KRG wants health board to adopt a “zero-tolerance” for drinking by pregnant women

Health board says “pregnant women should be encouraged to decrease their alcohol consumption”

By JANE GEORGE

Dr. Serge Déry, Nunavik's director of public health, speaks to Kativik Regional Government councillors Nov. 30 at their meeting in Kuujjuaq. (PHOTO BY JANE GEORGE)


Dr. Serge Déry, Nunavik’s director of public health, speaks to Kativik Regional Government councillors Nov. 30 at their meeting in Kuujjuaq. (PHOTO BY JANE GEORGE)

KUUJJUAQ — Women in Nunavik should not drink when they are pregnant.

That’s the clear position of counsellors at the Kativik Regional Government.

“Pregnant women shouldn’t drink at all,” said Siasi Smiler, the regional counsellor for Inukjuak, reacting Nov. 30 to a presentation by public health director Dr. Serge Déry at the KRG meeting in Kuujjuaq.

“Alcohol consumption during pregnancy is a well-known risk factor for child development… pregnant women should be encouraged to decrease their alcohol consumption, if not total abstaining,” Déry said.

Déry told the councillors that the Nunavik regional health board adopted this position because studies have shown it’s so hard for pregnant women who drink to completely stop that they don’t try at all to cut down.

“At least if you can decrease, any decrease would be better for your kids,” he said.

However, the health board did support a more direct public health message on the combination of smoking and pregnancy.
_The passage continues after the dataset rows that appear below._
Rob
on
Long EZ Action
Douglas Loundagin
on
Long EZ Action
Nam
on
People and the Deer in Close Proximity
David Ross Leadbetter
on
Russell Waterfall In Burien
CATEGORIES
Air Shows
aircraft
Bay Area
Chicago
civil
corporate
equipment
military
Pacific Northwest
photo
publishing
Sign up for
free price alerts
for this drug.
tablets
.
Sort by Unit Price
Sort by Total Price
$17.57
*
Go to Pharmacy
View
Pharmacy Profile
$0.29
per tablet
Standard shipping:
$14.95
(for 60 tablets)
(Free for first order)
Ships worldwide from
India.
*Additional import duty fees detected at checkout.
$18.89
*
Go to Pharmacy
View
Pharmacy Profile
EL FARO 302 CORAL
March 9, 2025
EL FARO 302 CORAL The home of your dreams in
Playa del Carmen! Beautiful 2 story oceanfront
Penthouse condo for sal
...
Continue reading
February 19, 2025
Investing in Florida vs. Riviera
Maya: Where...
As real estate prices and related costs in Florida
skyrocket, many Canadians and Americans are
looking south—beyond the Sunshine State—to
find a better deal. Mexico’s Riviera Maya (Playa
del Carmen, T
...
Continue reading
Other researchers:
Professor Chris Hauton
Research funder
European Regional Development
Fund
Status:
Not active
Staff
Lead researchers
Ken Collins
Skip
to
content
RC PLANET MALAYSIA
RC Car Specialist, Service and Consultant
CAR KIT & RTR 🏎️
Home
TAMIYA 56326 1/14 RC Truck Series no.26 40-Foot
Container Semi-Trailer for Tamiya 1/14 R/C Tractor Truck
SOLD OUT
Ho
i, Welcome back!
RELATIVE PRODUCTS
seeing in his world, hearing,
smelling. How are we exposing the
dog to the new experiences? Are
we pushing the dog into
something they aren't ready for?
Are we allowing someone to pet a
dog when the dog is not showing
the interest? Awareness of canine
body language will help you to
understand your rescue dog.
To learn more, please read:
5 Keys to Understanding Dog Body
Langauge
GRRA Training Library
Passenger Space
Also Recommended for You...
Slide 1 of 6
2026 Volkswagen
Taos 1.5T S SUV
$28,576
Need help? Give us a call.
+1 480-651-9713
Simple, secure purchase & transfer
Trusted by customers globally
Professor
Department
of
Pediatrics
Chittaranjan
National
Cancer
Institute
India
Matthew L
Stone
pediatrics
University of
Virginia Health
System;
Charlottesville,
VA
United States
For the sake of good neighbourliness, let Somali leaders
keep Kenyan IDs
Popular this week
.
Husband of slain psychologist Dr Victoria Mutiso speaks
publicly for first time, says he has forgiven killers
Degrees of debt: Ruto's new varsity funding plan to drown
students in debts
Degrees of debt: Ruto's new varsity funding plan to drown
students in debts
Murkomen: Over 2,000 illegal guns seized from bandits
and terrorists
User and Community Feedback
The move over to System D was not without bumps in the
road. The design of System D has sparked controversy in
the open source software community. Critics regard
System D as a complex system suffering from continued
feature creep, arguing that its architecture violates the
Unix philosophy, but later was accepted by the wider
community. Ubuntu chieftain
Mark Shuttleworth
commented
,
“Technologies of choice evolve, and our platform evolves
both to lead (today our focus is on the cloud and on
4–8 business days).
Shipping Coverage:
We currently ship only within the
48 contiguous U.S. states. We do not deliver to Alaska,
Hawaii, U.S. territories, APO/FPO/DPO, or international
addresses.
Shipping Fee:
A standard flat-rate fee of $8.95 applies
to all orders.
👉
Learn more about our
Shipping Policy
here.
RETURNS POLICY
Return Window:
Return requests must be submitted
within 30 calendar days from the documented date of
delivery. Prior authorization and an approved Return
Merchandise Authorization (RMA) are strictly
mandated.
“There is a need to encourage women to consider quitting smoking during pregnancy and to support those making this decision,” said Déry, due to the association between smoking during pregnancy low birth weight and the effects of smoking on child behaviour.

The health board decided to toughen the no-smoking message during pregnancy because there are smoking cessation counselors available to help pregnant women who want to quit smoking.

But there’s no similar support in place for pregnant women who want to stop drinking.

Maggie Emudluk, chairperson of KRG, said the health board was sending the wrong message to Nunavik women “who are not different” from women elsewhere in the world.

Pregnant women everywhere are advised not to drink, she said.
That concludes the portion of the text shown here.